La notizia è di quelle che sembrano inventate da qualche bontempone in vena di scherzi.
Invece è tutto vero. Un altro piccolo passo verso il modello eco-sostenibile globale è stato compiuto negli Stati Uniti utilizzando la fibra grezza, detta pula o lolla, parte di scarto della lavorazione dei chicchi di riso, naturalmente ricca di ossido di silicio, per realizzare il calcestruzzo utilizzato nella costruzione degli edifici.
Immediatamente il pensiero va all'Italia e alla possibilità di applicazione di questa scoperta.

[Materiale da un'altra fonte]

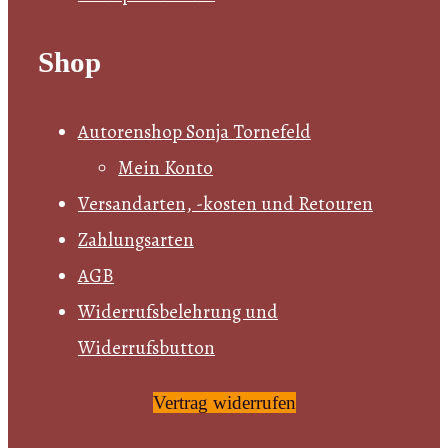
auf
der
Shop
Produktseite
gewählt
Autorenshop Sonja Tornefeld
werden
Mein Konto
Versandarten, -kosten und Retouren
Zahlungsarten
AGB
Widerrufsbelehrung und
Widerrufsbutton
Vertrag widerrufen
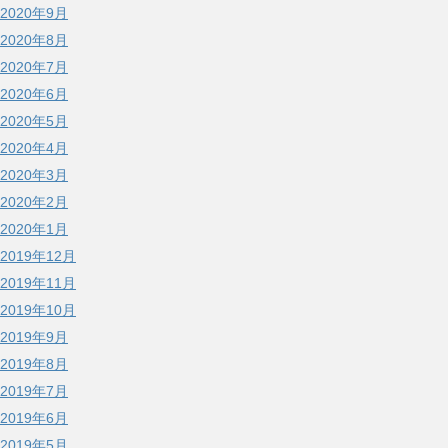
2020年9月
2020年8月
2020年7月
2020年6月
2020年5月
2020年4月
2020年3月
2020年2月
2020年1月
2019年12月
2019年11月
2019年10月
2019年9月
2019年8月
2019年7月
2019年6月
2019年5月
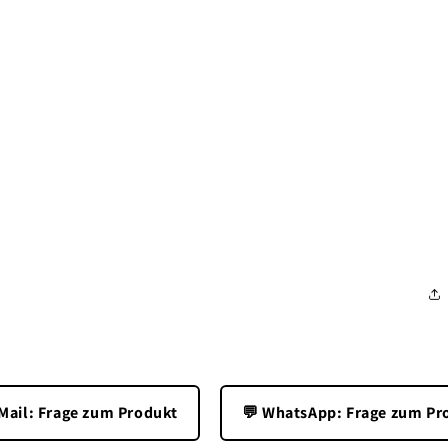
-Mail: Frage zum Produkt
💬 WhatsApp: Frage zum Pr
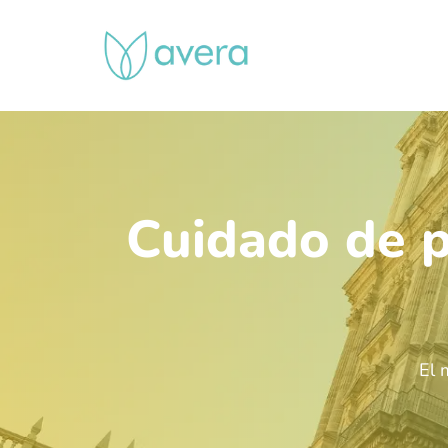
Skip
to
main
content
Cuidado de p
El 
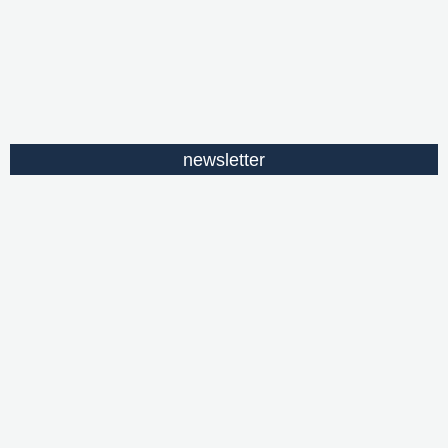
newsletter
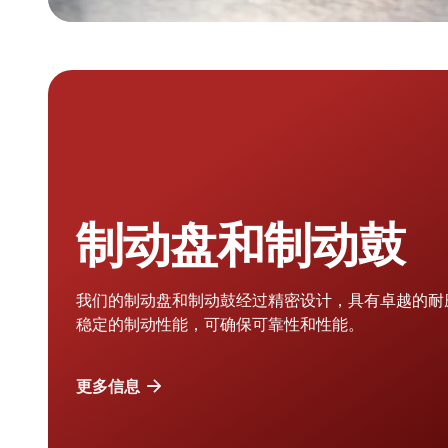
制动盘和制动鼓
我们的制动盘和制动鼓经过精密设计，具有卓越的耐
稳定的制动性能，可确保可靠性和性能。
更多信息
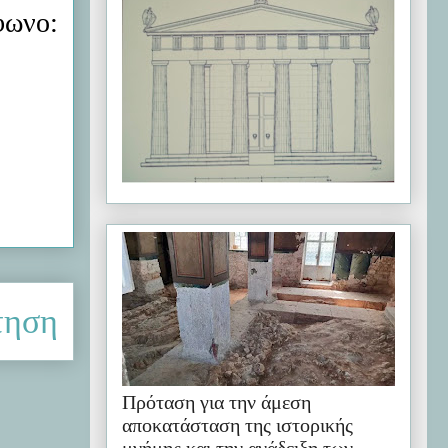
φωνο:
τηση
Πρόταση για την άμεση
αποκατάσταση της ιστορικής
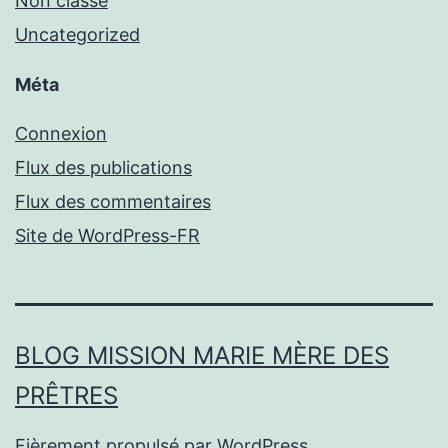
Non classé
Uncategorized
Méta
Connexion
Flux des publications
Flux des commentaires
Site de WordPress-FR
BLOG MISSION MARIE MÈRE DES
PRÊTRES
Fièrement propulsé par
WordPress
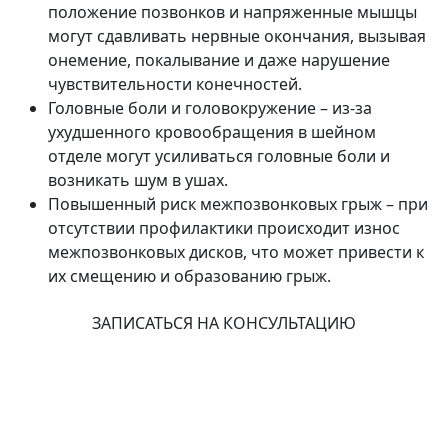
положение позвонков и напряженные мышцы
могут сдавливать нервные окончания, вызывая
онемение, покалывание и даже нарушение
чувствительности конечностей.
Головные боли и головокружение – из-за
ухудшенного кровообращения в шейном
отделе могут усиливаться головные боли и
возникать шум в ушах.
Повышенный риск межпозвонковых грыж – при
отсутствии профилактики происходит износ
межпозвонковых дисков, что может привести к
их смещению и образованию грыж.
ЗАПИСАТЬСЯ НА КОНСУЛЬТАЦИЮ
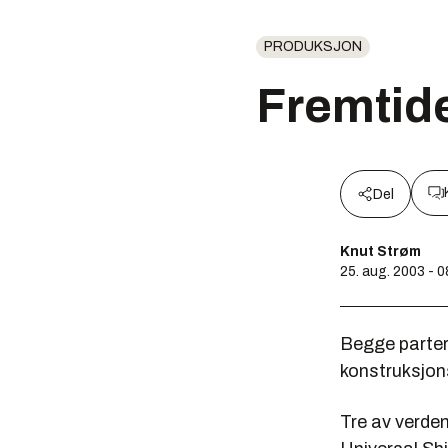
PRODUKSJON
Fremtid
Del
Knut Strøm
25. aug. 2003 - 0
Begge parter
konstruksjons
Tre av verde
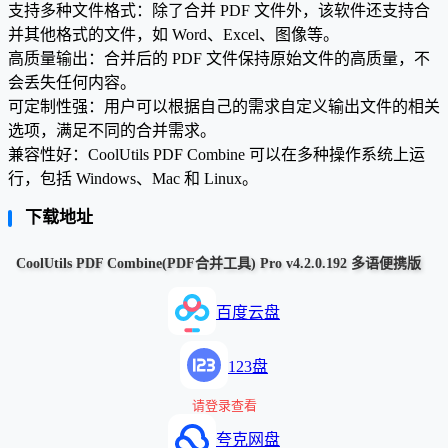
支持多种文件格式：除了合并 PDF 文件外，该软件还支持合
并其他格式的文件，如 Word、Excel、图像等。
高质量输出：合并后的 PDF 文件保持原始文件的高质量，不
会丢失任何内容。
可定制性强：用户可以根据自己的需求自定义输出文件的相关
选项，满足不同的合并需求。
兼容性好：CoolUtils PDF Combine 可以在多种操作系统上运
行，包括 Windows、Mac 和 Linux。
下载地址
CoolUtils PDF Combine(PDF合并工具) Pro v4.2.0.192 多语便携版
百度云盘
123盘
请登录查看
夸克网盘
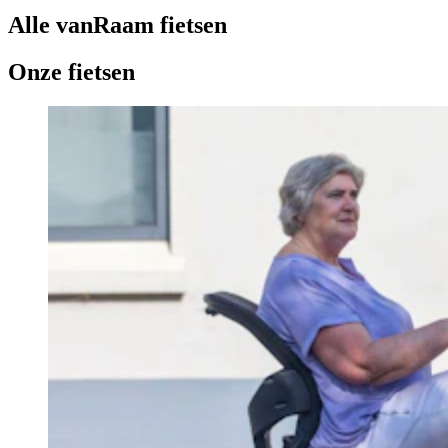
Alle vanRaam fietsen
Onze fietsen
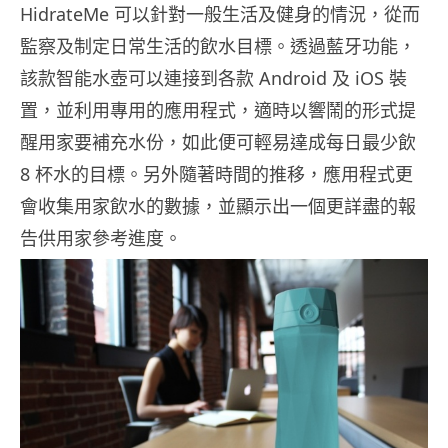
HidrateMe 可以針對一般生活及健身的情況，從而
監察及制定日常生活的飲水目標。透過藍牙功能，
該款智能水壺可以連接到各款 Android 及 iOS 裝
置，並利用專用的應用程式，適時以響鬧的形式提
醒用家要補充水份，如此便可輕易達成每日最少飲
8 杯水的目標。另外隨著時間的推移，應用程式更
會收集用家飲水的數據，並顯示出一個更詳盡的報
告供用家參考進度。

Il nord Italia produce grandi quantitativi di riso e non sarebbe difficile utilizzare gli scarti di lavorazione per usi diversi da quelli convenzionali, a dimostrazione di un impegno ecologico verso l'Ambiente.

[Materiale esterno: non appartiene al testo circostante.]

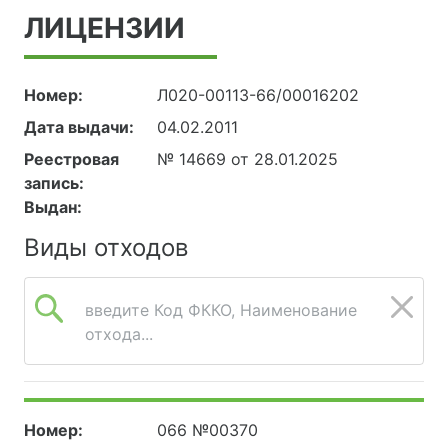
ЛИЦЕНЗИИ
Номер:
Л020-00113-66/00016202
Дата выдачи:
04.02.2011
Реестровая
№ 14669 от 28.01.2025
запись:
Выдан:
Виды отходов
введите Код ФККО, Наименование
отхода...
Номер:
066 №00370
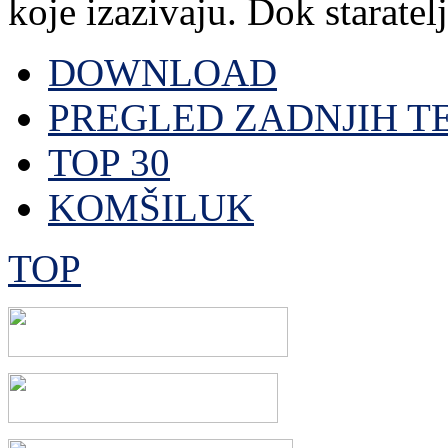
koje izazivaju. Dok staratelj,
DOWNLOAD
PREGLED ZADNJIH T
TOP 30
KOMŠILUK
TOP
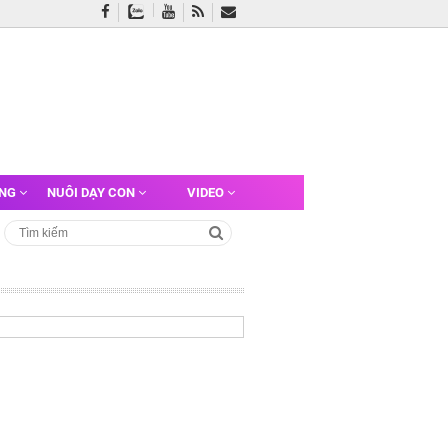
ỠNG
NUÔI DẠY CON
VIDEO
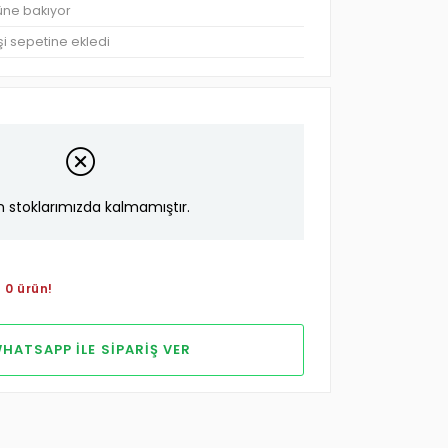
üne bakıyor
şi sepetine ekledi
n stoklarımızda kalmamıştır.
 0 ürün!
HATSAPP ILE SIPARIŞ VER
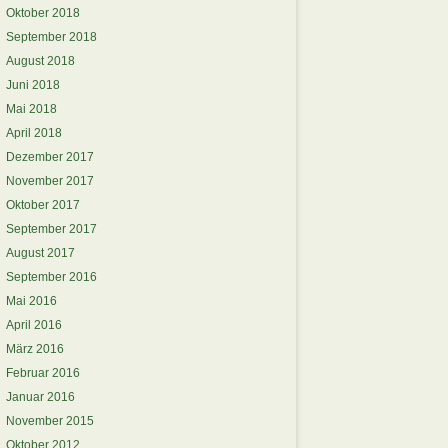
Oktober 2018
September 2018
August 2018
Juni 2018
Mai 2018
April 2018
Dezember 2017
November 2017
Oktober 2017
September 2017
August 2017
September 2016
Mai 2016
April 2016
März 2016
Februar 2016
Januar 2016
November 2015
Oktober 2012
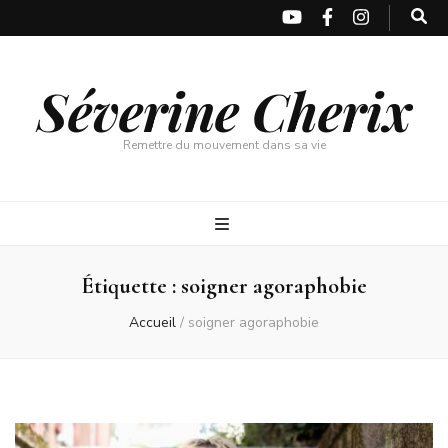
Séverine Cherix
Remettre du mouvement dans sa vie
Étiquette :
soigner agoraphobie
Accueil
/
soigner agoraphobie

In un paese dove per fare il cemento, ci si mette di tutto, anche la sabbia del mare, e poi le case magari crollano dopo una scossa di terremoto o per il logorio, pensare di utilizzare una fibra vegetale abbondante e disponibile a costo zero, aprirebbe nuovi panorami verso un modello auspicabile di edilizia eco-sostenibile.
La cosa sensazionale è che il cemento così ottenuto risulta molto più resistente alle intemperie e alla corrosione degli agenti naturali rispetto a quello ottenuto tradizionalmente. Se ogni Stato produttore di riso seguisse questa via sperimentale, si potrebbe inaugurare una nuova era. Il beneficiario principale sarebbe indubbiamente il nostro Pianeta, al quale sarebbe risparmiata un'ingente quantità di CO2 prodotta ed immessa ogni anno per la produzione tradizionale di cemento, per un ammontare di addirittura oltre 1.500.000 tonnellate.
Speriamo che la scuola americana apra le porte a nuove idee anche in casa nostra.